What this task involves: Exactly the lines from the one containing "Identify all the" through the end of the listing should be written out, both ends included, and nothing more.

Data to use:

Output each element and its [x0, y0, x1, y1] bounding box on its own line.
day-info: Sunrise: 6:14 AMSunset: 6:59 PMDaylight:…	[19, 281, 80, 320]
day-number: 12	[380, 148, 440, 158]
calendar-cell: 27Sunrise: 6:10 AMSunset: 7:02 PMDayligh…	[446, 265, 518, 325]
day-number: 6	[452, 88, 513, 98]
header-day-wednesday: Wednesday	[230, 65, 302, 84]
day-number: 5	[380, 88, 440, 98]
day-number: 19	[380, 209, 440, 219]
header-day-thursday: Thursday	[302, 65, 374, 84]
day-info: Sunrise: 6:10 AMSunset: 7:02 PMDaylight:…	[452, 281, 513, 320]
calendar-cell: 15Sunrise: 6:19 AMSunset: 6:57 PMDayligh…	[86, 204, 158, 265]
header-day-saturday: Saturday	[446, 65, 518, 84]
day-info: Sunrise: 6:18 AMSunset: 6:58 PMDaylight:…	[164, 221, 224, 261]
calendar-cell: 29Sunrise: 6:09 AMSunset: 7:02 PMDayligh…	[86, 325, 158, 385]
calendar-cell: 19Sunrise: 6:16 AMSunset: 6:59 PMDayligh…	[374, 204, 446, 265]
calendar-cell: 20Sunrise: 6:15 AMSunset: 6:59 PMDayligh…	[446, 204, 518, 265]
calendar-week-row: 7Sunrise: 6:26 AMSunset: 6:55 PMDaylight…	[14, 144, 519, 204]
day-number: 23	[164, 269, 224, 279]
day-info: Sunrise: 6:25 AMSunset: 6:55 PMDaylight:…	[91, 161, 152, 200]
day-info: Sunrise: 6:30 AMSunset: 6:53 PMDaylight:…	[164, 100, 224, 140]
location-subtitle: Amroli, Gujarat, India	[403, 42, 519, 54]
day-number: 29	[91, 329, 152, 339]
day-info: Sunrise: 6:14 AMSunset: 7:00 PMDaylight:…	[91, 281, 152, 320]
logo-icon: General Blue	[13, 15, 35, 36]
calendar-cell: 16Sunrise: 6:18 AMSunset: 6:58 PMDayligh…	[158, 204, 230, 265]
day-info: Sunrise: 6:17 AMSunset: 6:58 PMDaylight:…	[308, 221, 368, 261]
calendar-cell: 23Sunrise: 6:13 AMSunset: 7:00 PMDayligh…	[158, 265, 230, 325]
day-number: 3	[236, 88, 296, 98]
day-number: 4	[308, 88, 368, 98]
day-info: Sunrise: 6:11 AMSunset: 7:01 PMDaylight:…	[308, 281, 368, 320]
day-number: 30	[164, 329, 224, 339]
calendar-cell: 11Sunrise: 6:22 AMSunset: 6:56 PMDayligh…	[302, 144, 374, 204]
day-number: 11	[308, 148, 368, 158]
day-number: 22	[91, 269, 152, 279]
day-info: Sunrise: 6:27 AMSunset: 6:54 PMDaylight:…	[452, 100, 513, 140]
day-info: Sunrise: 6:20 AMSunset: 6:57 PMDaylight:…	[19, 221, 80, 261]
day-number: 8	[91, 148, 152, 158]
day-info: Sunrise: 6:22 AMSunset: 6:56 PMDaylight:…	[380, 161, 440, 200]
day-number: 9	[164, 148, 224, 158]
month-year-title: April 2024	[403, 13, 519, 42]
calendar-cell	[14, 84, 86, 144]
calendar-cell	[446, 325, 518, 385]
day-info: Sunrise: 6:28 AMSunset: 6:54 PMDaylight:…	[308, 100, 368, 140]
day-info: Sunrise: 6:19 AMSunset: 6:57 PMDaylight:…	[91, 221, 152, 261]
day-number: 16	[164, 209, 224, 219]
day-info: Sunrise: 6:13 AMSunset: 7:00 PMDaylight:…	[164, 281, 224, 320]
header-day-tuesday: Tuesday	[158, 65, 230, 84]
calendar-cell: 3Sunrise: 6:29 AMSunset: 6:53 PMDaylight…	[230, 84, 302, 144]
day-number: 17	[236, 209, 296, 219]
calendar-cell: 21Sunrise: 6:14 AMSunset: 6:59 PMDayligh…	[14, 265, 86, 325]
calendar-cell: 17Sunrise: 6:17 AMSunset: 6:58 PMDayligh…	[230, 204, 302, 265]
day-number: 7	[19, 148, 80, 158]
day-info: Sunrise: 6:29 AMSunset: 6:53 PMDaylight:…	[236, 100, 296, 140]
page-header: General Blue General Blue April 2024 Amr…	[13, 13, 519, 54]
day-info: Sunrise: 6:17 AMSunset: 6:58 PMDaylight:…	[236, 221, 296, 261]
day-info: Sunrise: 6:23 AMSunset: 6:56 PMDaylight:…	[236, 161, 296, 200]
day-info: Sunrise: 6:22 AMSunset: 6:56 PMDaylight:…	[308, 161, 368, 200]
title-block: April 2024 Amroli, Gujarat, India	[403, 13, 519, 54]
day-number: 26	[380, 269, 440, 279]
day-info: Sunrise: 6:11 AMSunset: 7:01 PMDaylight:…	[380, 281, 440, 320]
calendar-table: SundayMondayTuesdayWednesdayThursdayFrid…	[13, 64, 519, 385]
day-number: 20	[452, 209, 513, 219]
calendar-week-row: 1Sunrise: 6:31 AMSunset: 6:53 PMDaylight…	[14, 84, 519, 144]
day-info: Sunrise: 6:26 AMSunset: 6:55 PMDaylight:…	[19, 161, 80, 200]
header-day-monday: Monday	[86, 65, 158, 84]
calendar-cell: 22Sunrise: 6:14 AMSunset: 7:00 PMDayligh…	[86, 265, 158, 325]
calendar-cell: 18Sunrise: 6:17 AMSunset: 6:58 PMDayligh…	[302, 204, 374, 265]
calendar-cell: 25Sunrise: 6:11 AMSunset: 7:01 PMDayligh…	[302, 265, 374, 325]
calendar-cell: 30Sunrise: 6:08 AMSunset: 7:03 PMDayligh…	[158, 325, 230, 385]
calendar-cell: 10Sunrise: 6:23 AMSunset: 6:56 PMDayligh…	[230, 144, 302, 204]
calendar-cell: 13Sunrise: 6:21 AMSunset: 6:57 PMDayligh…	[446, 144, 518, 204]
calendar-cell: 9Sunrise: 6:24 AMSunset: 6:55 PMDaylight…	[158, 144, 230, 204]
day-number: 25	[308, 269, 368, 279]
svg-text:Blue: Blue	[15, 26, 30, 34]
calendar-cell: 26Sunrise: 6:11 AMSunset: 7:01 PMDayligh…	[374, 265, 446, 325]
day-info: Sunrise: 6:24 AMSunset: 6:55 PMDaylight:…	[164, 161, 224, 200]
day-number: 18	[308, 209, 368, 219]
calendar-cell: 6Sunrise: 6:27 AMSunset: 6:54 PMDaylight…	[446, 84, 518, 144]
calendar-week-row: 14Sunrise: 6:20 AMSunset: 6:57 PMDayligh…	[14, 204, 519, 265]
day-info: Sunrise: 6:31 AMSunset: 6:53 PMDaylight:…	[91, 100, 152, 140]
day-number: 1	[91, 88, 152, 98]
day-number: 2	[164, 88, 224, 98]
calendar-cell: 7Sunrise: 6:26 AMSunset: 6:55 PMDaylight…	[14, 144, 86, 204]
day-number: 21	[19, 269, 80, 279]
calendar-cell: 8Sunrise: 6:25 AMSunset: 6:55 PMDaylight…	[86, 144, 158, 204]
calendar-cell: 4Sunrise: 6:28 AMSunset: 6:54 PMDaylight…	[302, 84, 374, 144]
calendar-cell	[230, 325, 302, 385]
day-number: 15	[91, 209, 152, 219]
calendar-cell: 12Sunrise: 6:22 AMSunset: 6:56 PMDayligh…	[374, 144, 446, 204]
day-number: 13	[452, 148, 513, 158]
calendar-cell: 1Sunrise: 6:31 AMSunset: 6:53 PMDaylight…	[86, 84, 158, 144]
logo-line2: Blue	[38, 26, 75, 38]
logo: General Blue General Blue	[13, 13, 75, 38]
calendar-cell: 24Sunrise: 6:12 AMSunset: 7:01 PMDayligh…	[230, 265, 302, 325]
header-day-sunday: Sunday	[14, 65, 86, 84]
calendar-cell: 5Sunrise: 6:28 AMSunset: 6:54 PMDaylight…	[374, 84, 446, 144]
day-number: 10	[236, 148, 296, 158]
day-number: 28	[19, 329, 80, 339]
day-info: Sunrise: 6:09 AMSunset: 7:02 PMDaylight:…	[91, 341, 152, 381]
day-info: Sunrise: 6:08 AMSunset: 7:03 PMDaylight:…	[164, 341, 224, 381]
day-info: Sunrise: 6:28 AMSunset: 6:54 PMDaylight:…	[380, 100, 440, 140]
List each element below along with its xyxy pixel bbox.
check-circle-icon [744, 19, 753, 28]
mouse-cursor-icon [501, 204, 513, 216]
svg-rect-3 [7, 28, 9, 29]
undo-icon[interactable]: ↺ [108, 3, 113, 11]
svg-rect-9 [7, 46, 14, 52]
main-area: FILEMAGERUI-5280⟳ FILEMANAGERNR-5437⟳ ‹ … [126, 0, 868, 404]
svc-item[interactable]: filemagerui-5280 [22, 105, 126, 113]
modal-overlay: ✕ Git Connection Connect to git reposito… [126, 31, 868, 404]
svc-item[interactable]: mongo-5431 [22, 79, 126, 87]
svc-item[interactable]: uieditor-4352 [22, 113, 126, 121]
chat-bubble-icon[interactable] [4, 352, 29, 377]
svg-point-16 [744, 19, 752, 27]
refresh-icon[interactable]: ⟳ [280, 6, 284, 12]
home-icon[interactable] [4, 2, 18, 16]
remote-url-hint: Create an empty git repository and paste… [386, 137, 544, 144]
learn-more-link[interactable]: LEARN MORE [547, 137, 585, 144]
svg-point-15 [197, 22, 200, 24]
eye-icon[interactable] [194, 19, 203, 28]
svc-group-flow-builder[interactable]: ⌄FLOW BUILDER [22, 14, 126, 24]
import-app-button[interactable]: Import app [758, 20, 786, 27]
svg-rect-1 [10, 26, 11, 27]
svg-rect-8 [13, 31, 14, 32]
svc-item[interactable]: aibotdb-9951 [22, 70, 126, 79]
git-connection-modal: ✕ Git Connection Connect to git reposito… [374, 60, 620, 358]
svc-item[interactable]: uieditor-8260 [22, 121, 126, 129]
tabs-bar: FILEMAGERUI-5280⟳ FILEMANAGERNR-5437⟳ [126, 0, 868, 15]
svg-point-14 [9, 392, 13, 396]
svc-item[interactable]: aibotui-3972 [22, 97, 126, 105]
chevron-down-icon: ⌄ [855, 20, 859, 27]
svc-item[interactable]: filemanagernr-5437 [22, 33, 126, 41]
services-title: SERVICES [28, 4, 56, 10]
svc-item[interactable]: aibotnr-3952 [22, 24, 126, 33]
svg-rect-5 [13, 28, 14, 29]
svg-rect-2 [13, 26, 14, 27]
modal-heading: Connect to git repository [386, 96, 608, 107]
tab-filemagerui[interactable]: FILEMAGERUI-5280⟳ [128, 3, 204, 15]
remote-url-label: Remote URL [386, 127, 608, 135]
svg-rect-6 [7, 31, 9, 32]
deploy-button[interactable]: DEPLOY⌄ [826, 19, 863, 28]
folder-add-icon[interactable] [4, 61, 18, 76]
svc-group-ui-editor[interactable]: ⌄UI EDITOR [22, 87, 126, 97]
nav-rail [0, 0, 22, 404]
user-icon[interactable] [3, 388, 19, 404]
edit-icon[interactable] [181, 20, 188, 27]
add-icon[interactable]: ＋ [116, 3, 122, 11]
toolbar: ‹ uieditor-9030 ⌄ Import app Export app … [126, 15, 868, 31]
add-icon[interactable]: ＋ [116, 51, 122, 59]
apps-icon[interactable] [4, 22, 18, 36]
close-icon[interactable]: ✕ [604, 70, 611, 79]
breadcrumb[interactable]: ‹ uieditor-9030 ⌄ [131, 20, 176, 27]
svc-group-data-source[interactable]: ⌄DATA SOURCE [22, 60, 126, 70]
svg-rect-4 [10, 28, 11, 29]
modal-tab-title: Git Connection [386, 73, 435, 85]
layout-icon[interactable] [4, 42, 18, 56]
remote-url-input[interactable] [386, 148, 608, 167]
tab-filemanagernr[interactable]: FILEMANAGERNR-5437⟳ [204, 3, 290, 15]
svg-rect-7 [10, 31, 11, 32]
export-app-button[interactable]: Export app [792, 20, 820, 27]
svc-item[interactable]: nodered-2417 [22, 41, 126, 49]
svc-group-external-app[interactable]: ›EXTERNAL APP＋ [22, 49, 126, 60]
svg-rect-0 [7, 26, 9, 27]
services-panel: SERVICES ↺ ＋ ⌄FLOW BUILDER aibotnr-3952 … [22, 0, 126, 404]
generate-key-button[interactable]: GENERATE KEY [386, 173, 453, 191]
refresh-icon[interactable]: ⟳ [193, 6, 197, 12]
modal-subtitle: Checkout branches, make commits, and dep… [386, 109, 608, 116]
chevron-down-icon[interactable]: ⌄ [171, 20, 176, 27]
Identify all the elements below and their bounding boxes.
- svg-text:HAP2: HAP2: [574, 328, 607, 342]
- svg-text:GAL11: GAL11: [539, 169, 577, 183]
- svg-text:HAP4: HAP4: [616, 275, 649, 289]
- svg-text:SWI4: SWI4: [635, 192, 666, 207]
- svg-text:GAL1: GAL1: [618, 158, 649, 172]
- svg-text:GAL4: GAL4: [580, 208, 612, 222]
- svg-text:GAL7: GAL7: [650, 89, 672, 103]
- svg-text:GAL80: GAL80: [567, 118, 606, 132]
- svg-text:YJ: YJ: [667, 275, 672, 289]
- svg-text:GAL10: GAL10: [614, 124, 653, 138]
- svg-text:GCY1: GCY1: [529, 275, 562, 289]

Output of the exercise:
Identify all the elements below and their bounding boxes.
- svg-text:HAP2: HAP2: [574, 328, 607, 342]
- svg-text:GAL11: GAL11: [539, 169, 577, 183]
- svg-text:HAP4: HAP4: [616, 275, 649, 289]
- svg-text:SWI4: SWI4: [635, 192, 666, 207]
- svg-text:GAL1: GAL1: [618, 158, 649, 172]
- svg-text:GAL4: GAL4: [580, 208, 612, 222]
- svg-text:GAL7: GAL7: [650, 89, 672, 103]
- svg-text:GAL80: GAL80: [567, 118, 606, 132]
- svg-text:YJ: YJ: [667, 275, 672, 289]
- svg-text:GAL10: GAL10: [614, 124, 653, 138]
- svg-text:GCY1: GCY1: [529, 275, 562, 289]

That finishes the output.